Greetings Real Estate Investors!
Today we have another lesson that is ripped directly from our own Real Property Management Miami headlines. Or should I say rather deadlines…because this story is a cautionary one regarding the importance of a well drafted lease so that you as the landlord can be protected.Since we manage hundreds of properties there is hardly a day that goes by without processing the end or beginning of a lease. And as important as the beginning of the lease is we cannot overstate the importance of the end of the lease. Specifically what are the terms that conclude the lease, including the rights of the tenant and the landlord to either cancel or extend the lease.
Too Good to Go
So one of the great things about using a professional property manager is that you keep your property running perfectly and so you have very happy tenants. This usually means that you can raise rent and do other things that you couldn’t do with unhappy tenants. But the other side of the coin is that the tenants love the situation so much that they don’t want to move to another property that is poorly managed. This happened recently when a lease was coming up for renewal and the tenants notified us well in advance of the 60 days they were required to notify of intent to renew. The problem is that the investor had also done very well on the property and was ready to sell and upgrade to a duplex. The investor also notified us of their intent to non-renew the lease and sell the property prior to the 60 days that were required by the lease.
Parting is Sweet Sorrow
We notified the tenants that unfortunately the property was going to be sold so they would have to find another place to live. They then spoke to make people and got some bad advice and became convinced that since they had notified us prior to the 60 days that it was their right to stay in the property. They even enlisted the broker of their real estate agent who owned the real estate company and thought he knew how leases worked since he had “been in the business for 30 years”. He even went so far as to threaten to report us to the DBPR which is the state agency the regulates Real Estate.
It’s All About the Paper
Since we understand the law and how leases work we calmly informed all of tenants’ supporters that unfortunately for them the lease stated that both parties must agree in writing to renew the lease prior to the 60 days. Since our client had not agreed to renew but in fact had specifically given notice that he would not renew the law was on the landlords side and the tenants would have to move. After many frustrated and sometimes rude emails from the tenants and broker (this is why you hire a property management company) they finally gave in to the truth that was there in black and white on the lease that all parties had signed.

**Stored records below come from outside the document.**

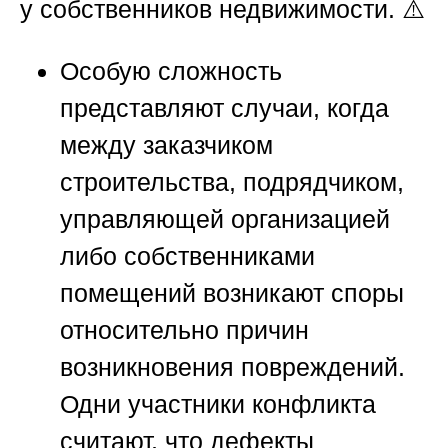
у собственников недвижимости. ⚠️
Особую сложность
представляют случаи, когда
между заказчиком
строительства, подрядчиком,
управляющей организацией
либо собственниками
помещений возникают споры
относительно причин
возникновения повреждений.
Одни участники конфликта
считают, что дефекты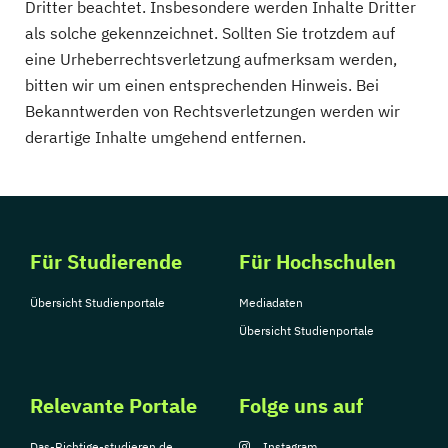
Dritter beachtet. Insbesondere werden Inhalte Dritter
als solche gekennzeichnet. Sollten Sie trotzdem auf
eine Urheberrechtsverletzung aufmerksam werden,
bitten wir um einen entsprechenden Hinweis. Bei
Bekanntwerden von Rechtsverletzungen werden wir
derartige Inhalte umgehend entfernen.
Für Studierende
Für Hochschulen
Übersicht Studienportale
Mediadaten
Übersicht Studienportale
Relevante Portale
Folge uns auf
Das-Richtige-studieren.de
Instagram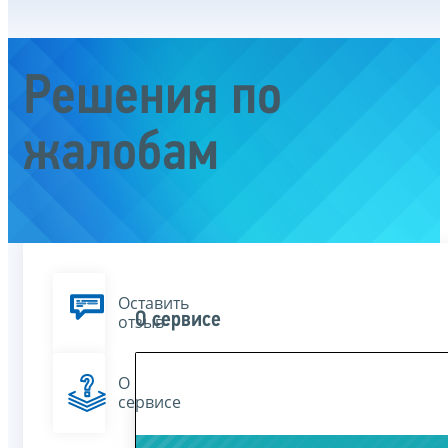
Решения по
жалобам
Оставить
О сервисе
отзыв
О
сервисе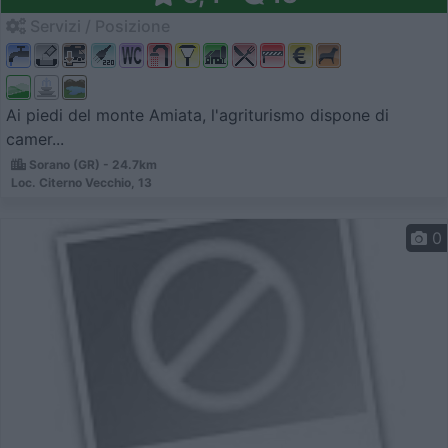
Servizi / Posizione
Ai piedi del monte Amiata, l'agriturismo dispone di
camer...
Sorano (GR) - 24.7km
Loc. Citerno Vecchio, 13
0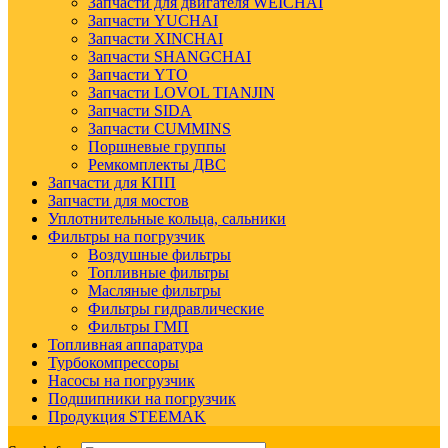
Запчасти для двигателя WEICHAI
Запчасти YUCHAI
Запчасти XINCHAI
Запчасти SHANGCHAI
Запчасти YTO
Запчасти LOVOL TIANJIN
Запчасти SIDA
Запчасти CUMMINS
Поршневые группы
Ремкомплекты ДВС
Запчасти для КПП
Запчасти для мостов
Уплотнительные кольца, сальники
Фильтры на погрузчик
Воздушные фильтры
Топливные фильтры
Масляные фильтры
Фильтры гидравлические
Фильтры ГМП
Топливная аппаратура
Турбокомпрессоры
Насосы на погрузчик
Подшипники на погрузчик
Продукция STEEMAK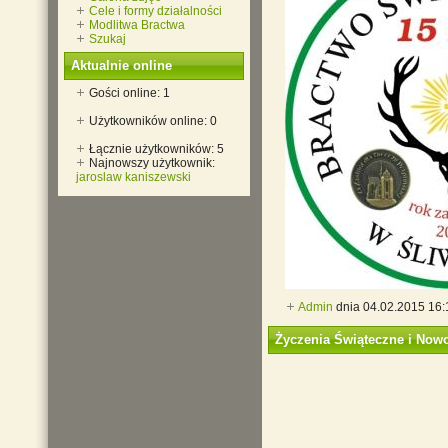
Cele i formy działalności
Modlitwa Bractwa
Szukaj
Aktualnie online
Gości online: 1
Użytkowników online: 0
Łącznie użytkowników: 5
Najnowszy użytkownik:
jaroslaw kaniszewski
Admin
dnia 04.02.2015 16:
Życzenia Świąteczne i Now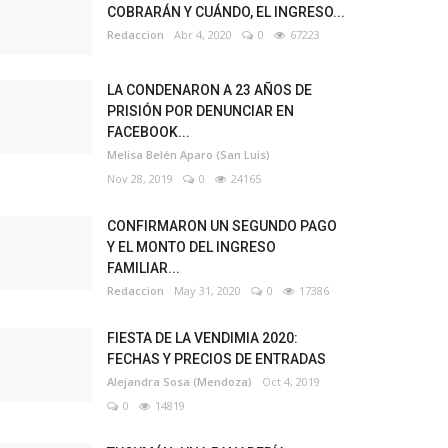
COBRARÁN Y CUÁNDO, EL INGRESO...
Redaccion
Abr 4, 2020
0
67223
LA CONDENARON A 23 AÑOS DE
PRISIÓN POR DENUNCIAR EN
FACEBOOK...
Melisa Belén Aparo (San Luis)
Nov 28, 2019
0
24165
CONFIRMARON UN SEGUNDO PAGO
Y EL MONTO DEL INGRESO
FAMILIAR...
Redaccion
May 31, 2020
0
17386
FIESTA DE LA VENDIMIA 2020:
FECHAS Y PRECIOS DE ENTRADAS
Alejandra Sosa (Mendoza)
Oct 4, 2019
0
14819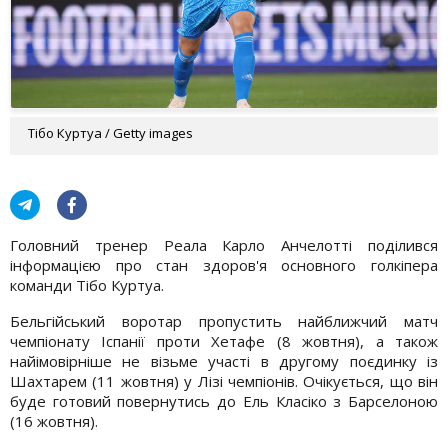
Тібо Куртуа / Getty images
Головний тренер Реала Карло Анчелотті поділився
інформацією про стан здоров'я основного голкіпера
команди Тібо Куртуа.
Бельгійський воротар пропустить найближчий матч
чемпіонату Іспанії проти Хетафе (8 жовтня), а також
найімовірніше не візьме участі в другому поєдинку із
Шахтарем (11 жовтня) у Лізі чемпіонів. Очікується, що він
буде готовий повернутись до Ель Класіко з Барселоною
(16 жовтня).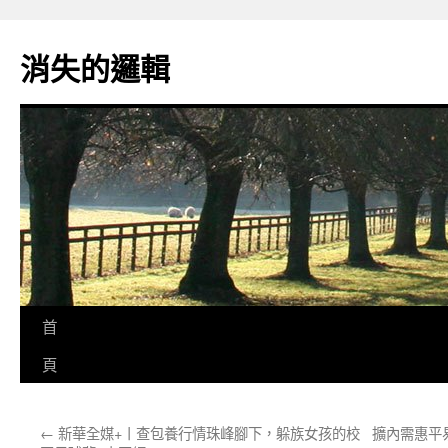
跳
至
消失的邏輯
主
要
內
容
首
頁
←
新華全媒+丨查包養行情珠峰腳下，躲族女孩的校
擴內需惠平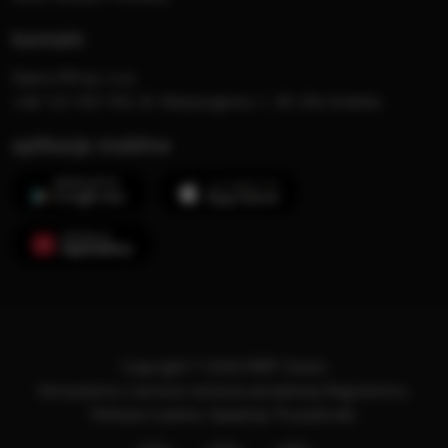
kontakt
Opera FM sp. z o.o.
+48 123 703 703, Al. Waszyngtona 1, 30-204 Kraków
aplikacje mobilne
Copyright © 2026 RMF Classic
Korzystanie z serwisu oznacza akceptację
Regulaminu
.
Polityka Cookies
.
SpeakUp
.
Prywatność
.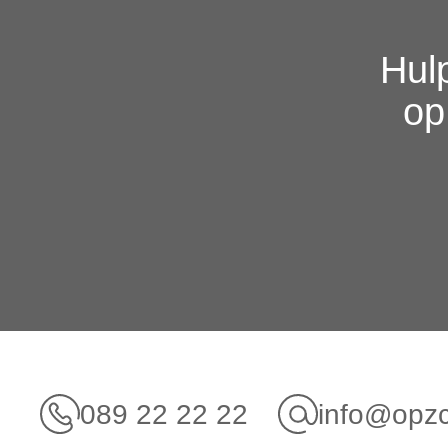
Hulp
op
089 22 22 22
info@opz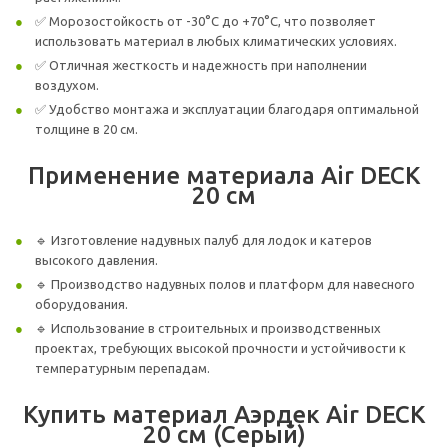
✅ Морозостойкость от -30°C до +70°C, что позволяет
использовать материал в любых климатических условиях.
✅ Отличная жесткость и надежность при наполнении
воздухом.
✅ Удобство монтажа и эксплуатации благодаря оптимальной
толщине в 20 см.
Применение материала Air DECK
20 см
🔹 Изготовление надувных палуб для лодок и катеров
высокого давления.
🔹 Производство надувных полов и платформ для навесного
оборудования.
🔹 Использование в строительных и производственных
проектах, требующих высокой прочности и устойчивости к
температурным перепадам.
Купить материал Аэрдек Air DECK
20 см (Серый)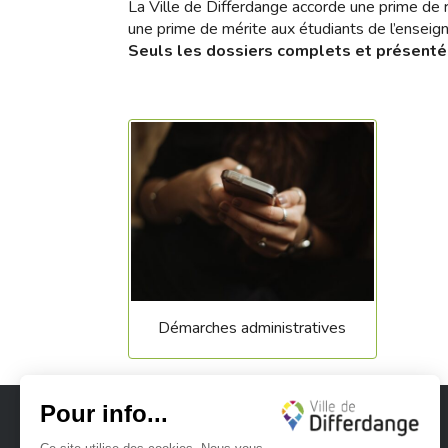
La Ville de Differdange accorde une prime de 
une prime de mérite aux étudiants de l’enseig
Seuls les dossiers complets et présentés
Démarches administratives
Ville de Differdange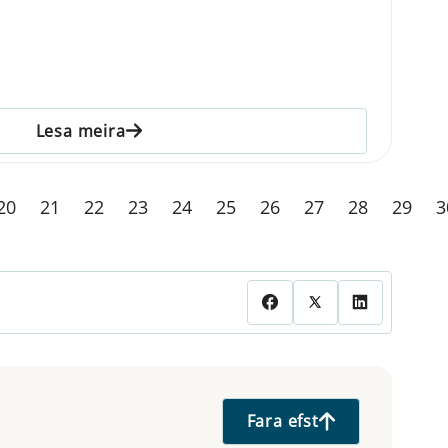
Lesa meira
20
21
22
23
24
25
26
27
28
29
3
Fara efst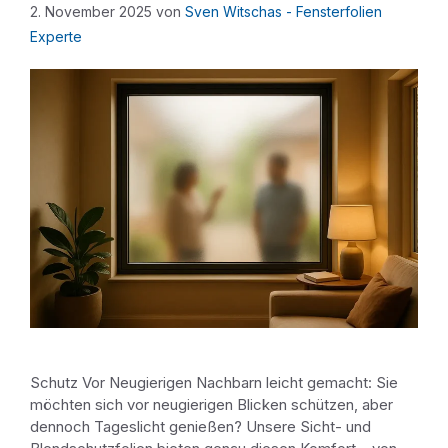
2. November 2025
von
Sven Witschas - Fensterfolien
Experte
Schutz Vor Neugierigen Nachbarn leicht gemacht: Sie
möchten sich vor neugierigen Blicken schützen, aber
dennoch Tageslicht genießen? Unsere Sicht- und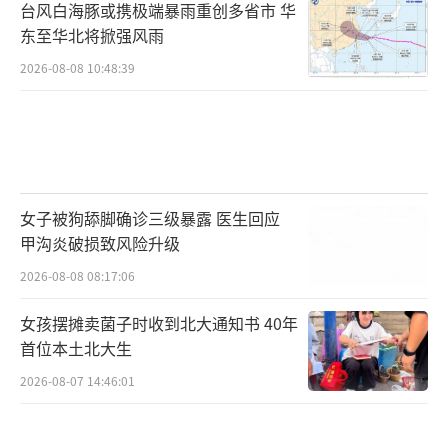
台风白海豚或携极端暴雨重创多省市 华
东至华北将掀强风雨
2026-08-08 10:48:39
女子被狗舔脚确诊三级暴露 医生回应
甲沟炎破损致风险升级
2026-08-08 08:17:06
女孩摆摊卖菌子时收到北大通知书 40年
首位本土北大生
2026-08-07 14:46:01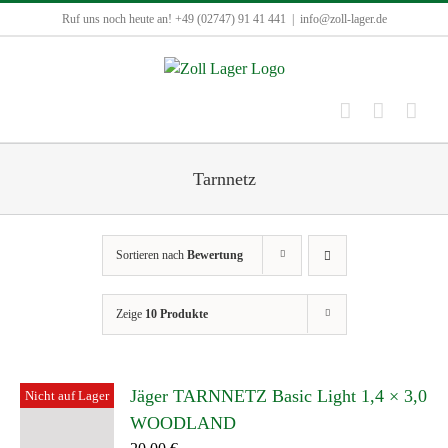
Zum
Ruf uns noch heute an! +49 (02747) 91 41 441
|
info@zoll-lager.de
Inhalt
springen
Tarnnetz
Sortieren nach
Bewertung
Zeige
10 Produkte
Jäger TARNNETZ Basic Light 1,4 × 3,0
Nicht auf Lager
WOODLAND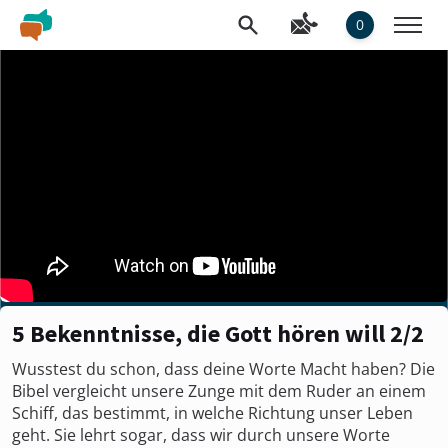
0
5 Bekenntnisse, die Gott hören will 2/2
Wusstest du schon, dass deine Worte Macht haben? Die
Bibel vergleicht unsere Zunge mit dem Ruder an einem
Schiff, das bestimmt, in welche Richtung unser Leben
geht. Sie lehrt sogar, dass wir durch unsere Worte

A Happy Ending (For Our Side)
The tenants moved out on time and the landlord was able to sell his property at a big profit and we are now managing the new duplex he bought with the return from his sale. The moral of the story is that you must have solid lease documents that protect you in every circumstance and you must also have excellent representation that knows how the law works. If you don’t you might end up having some broker give you bad advice they have been running a crappy business for 30 years and still don’t know how leases work.